Летели мы, конечно, разными рейсами. Гена был этапирован Галиной Дорофеевной до самого паспортного контроля. В одной руке он держал чемодан, еще задолго до таможни проверенный на предмет разных подозрительных излишеств. В другой руке герой-космонавт нес «дипломат» с бритвенными принадлежностями и машинописными страничками доклада о связях американской и русской авиации в годы Первой мировой войны. Должен сказать, что доклад на высоком научном уровне был написан преподавателем истории авиации, профессором МАТИ, который после 91-го зарабатывал на жизнь тем, что сочинял дипломы студентам и диссертации аспирантам. Вопреки ожидаемому доклад обошелся мне всего в пятьсот долларов, потому что статью на эту самую тему профессор написал уже лет шесть назад и все никуда не мог пристроить. Галина Дорофеевна текст прочла и одобрила.

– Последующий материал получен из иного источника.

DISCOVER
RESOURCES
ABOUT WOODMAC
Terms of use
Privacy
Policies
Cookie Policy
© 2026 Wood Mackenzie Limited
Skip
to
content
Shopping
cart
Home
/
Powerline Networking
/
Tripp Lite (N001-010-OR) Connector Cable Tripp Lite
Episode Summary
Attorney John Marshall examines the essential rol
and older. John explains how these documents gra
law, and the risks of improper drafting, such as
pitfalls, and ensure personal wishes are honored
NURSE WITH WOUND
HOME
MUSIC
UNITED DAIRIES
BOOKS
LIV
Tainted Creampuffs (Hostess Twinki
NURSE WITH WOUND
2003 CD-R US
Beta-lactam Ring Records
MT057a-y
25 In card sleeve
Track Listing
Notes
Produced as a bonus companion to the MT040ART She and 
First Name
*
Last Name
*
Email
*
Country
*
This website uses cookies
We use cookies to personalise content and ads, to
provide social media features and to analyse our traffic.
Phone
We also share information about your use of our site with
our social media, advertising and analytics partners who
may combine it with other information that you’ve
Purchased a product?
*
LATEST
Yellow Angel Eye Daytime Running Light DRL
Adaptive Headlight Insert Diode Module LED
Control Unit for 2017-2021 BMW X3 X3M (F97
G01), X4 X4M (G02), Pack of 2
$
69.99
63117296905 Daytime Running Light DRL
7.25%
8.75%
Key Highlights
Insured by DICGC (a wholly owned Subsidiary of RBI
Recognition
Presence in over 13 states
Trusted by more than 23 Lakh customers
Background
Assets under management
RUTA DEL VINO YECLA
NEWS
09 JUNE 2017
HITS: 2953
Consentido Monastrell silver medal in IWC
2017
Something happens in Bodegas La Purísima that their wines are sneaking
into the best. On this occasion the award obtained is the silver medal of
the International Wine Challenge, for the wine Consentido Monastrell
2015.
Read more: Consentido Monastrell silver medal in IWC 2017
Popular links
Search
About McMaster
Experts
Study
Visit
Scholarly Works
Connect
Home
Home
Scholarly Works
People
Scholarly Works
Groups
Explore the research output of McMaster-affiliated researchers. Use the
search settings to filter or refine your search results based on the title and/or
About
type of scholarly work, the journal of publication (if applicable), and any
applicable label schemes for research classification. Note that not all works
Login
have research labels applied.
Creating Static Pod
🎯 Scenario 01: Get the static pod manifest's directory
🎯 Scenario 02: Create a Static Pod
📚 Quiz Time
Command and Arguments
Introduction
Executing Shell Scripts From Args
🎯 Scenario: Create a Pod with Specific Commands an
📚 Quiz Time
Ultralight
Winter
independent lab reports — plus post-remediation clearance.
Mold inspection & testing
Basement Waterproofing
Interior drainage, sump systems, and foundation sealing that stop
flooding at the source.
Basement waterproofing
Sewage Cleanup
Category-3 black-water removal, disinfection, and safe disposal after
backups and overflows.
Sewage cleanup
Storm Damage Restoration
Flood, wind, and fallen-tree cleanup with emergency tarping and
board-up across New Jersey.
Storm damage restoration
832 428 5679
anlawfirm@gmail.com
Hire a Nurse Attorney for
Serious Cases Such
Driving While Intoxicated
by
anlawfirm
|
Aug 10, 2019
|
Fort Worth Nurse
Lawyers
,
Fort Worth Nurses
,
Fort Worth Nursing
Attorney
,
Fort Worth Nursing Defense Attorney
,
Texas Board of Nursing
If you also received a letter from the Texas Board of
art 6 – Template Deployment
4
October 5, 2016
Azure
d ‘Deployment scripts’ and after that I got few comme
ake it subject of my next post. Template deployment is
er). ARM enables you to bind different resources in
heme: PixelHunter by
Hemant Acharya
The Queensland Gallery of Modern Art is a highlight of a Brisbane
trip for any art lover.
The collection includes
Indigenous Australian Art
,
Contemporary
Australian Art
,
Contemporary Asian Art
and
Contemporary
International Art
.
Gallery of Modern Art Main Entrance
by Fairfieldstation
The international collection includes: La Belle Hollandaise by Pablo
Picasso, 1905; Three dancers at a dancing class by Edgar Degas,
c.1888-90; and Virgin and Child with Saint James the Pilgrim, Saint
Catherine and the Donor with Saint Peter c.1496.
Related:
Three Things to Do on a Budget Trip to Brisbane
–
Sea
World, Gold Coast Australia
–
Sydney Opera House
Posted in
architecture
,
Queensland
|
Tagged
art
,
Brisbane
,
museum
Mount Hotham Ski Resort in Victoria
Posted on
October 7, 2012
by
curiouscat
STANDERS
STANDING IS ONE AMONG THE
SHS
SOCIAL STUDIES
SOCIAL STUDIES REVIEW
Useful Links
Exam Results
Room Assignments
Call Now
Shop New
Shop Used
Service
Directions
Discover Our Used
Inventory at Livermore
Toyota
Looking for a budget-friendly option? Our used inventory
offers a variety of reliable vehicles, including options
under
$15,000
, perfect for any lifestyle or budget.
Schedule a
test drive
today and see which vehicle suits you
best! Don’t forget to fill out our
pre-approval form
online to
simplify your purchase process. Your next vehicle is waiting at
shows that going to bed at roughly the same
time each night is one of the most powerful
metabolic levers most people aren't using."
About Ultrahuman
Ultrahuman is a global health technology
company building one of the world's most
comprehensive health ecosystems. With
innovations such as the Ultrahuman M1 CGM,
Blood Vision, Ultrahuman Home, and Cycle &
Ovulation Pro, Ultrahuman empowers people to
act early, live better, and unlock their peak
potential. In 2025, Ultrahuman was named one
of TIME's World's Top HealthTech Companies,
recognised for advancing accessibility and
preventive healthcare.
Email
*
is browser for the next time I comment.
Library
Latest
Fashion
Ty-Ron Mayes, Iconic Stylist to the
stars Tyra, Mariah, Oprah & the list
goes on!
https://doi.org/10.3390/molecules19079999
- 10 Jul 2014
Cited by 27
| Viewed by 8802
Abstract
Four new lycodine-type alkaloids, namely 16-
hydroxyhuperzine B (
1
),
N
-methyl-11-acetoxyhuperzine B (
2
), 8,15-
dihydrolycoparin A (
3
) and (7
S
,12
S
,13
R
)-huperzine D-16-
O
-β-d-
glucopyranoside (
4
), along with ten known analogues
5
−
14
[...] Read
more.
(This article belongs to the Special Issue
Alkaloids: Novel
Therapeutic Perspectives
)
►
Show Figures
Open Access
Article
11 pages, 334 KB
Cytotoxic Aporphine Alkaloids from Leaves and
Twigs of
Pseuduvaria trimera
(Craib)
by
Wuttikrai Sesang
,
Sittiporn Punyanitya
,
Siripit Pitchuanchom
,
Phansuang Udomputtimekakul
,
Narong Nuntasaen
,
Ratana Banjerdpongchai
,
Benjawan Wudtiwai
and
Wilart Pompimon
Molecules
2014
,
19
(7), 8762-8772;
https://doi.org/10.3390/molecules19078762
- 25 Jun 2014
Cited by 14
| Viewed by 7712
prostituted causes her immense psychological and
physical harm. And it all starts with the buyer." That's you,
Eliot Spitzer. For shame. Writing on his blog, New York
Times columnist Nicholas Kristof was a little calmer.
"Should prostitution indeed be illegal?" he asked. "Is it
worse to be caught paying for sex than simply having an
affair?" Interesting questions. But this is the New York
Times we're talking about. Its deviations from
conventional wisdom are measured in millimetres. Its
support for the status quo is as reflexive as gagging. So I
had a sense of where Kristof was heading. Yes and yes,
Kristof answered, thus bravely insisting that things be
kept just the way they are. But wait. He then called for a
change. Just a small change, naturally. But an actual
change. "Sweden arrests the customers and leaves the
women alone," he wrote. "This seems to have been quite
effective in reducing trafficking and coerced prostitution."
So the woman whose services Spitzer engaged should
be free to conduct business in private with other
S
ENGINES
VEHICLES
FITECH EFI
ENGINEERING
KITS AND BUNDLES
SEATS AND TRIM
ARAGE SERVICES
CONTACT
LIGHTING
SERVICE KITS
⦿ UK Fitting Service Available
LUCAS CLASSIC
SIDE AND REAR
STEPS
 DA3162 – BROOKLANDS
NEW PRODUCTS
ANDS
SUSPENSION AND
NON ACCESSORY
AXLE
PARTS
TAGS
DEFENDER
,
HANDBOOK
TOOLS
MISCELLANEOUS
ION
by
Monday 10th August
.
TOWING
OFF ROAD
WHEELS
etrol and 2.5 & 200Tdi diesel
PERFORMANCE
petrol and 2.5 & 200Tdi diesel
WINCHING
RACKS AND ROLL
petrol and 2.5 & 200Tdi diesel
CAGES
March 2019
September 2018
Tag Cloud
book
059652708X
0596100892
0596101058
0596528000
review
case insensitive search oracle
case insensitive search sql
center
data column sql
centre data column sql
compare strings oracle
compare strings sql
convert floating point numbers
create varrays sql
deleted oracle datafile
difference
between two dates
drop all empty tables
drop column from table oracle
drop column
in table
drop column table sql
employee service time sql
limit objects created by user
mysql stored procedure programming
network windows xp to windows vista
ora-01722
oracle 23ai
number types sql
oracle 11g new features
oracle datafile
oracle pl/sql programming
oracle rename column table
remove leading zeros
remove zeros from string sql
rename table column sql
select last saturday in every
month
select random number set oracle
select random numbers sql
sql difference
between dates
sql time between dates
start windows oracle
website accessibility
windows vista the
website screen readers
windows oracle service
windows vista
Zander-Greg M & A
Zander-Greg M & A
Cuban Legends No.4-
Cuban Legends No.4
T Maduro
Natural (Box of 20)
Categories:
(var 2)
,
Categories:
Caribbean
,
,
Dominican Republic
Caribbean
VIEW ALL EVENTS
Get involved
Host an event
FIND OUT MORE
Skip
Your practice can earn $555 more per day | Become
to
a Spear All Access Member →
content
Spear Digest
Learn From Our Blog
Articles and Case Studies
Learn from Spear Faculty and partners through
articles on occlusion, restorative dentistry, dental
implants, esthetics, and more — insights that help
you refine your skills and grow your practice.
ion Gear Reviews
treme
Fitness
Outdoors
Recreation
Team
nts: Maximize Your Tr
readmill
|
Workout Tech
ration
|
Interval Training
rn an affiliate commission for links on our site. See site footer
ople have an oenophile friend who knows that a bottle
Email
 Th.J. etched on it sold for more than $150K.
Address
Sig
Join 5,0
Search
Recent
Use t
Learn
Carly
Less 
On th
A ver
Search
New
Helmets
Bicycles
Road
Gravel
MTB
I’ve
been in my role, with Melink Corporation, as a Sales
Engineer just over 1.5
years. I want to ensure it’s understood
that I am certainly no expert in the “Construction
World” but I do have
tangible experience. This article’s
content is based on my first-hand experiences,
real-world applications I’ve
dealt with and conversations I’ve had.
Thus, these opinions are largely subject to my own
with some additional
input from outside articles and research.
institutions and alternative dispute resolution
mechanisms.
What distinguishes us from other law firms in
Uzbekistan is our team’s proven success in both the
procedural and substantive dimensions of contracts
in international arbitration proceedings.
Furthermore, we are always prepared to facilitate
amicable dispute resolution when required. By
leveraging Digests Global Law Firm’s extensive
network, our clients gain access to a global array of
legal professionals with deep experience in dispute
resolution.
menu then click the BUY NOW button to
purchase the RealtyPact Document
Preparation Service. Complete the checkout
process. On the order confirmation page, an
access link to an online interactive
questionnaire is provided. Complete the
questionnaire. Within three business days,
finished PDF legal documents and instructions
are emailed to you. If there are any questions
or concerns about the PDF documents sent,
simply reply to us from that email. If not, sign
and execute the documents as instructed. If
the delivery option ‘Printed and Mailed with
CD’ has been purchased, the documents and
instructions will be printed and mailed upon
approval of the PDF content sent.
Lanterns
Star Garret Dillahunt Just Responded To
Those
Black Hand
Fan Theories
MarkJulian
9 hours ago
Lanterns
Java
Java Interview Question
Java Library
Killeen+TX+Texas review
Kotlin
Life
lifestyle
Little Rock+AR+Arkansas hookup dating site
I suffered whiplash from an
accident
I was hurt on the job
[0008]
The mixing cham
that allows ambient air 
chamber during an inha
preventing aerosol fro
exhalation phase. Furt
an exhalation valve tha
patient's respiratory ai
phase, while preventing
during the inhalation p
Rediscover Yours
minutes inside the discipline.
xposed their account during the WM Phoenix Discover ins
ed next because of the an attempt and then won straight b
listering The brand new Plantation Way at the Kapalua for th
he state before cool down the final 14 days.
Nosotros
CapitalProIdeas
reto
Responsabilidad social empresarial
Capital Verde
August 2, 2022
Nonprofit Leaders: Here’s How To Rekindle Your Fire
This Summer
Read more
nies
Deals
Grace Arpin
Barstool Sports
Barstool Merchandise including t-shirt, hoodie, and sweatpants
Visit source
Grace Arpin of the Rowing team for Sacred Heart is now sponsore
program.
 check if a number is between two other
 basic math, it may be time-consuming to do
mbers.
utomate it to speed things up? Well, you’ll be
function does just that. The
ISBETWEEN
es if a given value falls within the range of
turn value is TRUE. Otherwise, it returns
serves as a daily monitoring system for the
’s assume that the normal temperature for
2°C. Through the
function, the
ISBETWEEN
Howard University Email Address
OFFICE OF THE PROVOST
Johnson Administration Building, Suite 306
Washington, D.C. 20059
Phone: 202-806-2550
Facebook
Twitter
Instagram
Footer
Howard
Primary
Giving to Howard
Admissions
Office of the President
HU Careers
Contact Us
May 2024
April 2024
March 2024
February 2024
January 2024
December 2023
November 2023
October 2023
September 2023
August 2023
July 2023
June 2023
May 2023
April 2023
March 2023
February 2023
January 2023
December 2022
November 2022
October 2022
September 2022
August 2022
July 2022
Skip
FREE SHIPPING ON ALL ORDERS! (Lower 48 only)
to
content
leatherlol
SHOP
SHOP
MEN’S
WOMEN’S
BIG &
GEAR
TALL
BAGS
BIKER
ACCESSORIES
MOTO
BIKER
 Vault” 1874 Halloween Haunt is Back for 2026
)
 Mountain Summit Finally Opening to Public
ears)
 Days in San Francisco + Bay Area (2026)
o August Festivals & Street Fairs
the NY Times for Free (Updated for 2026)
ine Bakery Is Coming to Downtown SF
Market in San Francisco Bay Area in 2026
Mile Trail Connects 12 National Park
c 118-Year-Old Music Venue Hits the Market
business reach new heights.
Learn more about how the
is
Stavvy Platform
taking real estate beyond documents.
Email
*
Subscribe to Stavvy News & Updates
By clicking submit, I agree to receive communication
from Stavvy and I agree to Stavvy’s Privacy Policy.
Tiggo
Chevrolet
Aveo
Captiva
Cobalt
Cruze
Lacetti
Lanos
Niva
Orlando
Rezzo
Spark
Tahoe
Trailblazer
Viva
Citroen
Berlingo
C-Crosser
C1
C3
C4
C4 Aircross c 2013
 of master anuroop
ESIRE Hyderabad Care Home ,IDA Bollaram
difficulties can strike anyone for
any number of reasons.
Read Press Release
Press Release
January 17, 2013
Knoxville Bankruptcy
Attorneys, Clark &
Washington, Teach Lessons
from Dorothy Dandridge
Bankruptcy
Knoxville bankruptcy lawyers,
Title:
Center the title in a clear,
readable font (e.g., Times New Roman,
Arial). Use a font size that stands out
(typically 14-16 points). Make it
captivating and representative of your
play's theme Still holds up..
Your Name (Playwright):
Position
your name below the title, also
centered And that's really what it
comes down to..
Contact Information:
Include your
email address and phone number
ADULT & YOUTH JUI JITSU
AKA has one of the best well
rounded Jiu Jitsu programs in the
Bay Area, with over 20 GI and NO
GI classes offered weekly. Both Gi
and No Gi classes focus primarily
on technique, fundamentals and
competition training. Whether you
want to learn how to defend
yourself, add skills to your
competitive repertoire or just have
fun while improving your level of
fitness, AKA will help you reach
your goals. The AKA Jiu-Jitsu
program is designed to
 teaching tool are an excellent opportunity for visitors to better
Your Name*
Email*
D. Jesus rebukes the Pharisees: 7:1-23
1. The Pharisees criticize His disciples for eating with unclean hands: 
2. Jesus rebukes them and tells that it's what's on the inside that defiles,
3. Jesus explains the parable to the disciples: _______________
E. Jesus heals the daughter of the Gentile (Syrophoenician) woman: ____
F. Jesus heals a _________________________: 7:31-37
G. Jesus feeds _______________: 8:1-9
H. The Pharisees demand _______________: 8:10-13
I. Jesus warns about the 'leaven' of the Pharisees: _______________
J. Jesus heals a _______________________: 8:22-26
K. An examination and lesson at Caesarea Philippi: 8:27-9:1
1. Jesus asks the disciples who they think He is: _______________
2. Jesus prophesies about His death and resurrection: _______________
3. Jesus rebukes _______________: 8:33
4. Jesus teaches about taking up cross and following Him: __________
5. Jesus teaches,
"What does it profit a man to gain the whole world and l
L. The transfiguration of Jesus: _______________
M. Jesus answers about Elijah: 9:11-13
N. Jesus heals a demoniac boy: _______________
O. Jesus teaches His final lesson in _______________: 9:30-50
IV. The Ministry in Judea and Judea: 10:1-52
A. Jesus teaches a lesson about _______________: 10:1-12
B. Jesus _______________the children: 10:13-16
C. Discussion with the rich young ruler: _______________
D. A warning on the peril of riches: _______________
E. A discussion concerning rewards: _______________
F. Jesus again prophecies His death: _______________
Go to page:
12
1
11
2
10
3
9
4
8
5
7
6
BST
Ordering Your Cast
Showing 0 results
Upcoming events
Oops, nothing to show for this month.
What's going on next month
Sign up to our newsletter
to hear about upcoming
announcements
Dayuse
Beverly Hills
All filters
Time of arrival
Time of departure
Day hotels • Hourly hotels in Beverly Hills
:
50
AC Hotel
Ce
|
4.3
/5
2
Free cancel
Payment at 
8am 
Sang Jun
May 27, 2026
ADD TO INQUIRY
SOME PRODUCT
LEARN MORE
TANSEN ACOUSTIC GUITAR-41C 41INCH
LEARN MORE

Далее Гена получил последние предполетные инструкции и принял в щеку в качестве серьезного предостережения прощальный поцелуй. В самолет Аристов вошел с тем чувством, с каким обычно люди выходят из морга. Но радовался он рано: в тот момент, когда все расселись и стюардессы, щелкая калькуляторами, начали считать головы, в салон, тщетно удерживаемая пограничником, вторглась Галина Дорофеевна.
- Дорогой, ты забыл свой доклад! - сказала она, пристально осматривая пассажиров, сидевших рядом с Геной.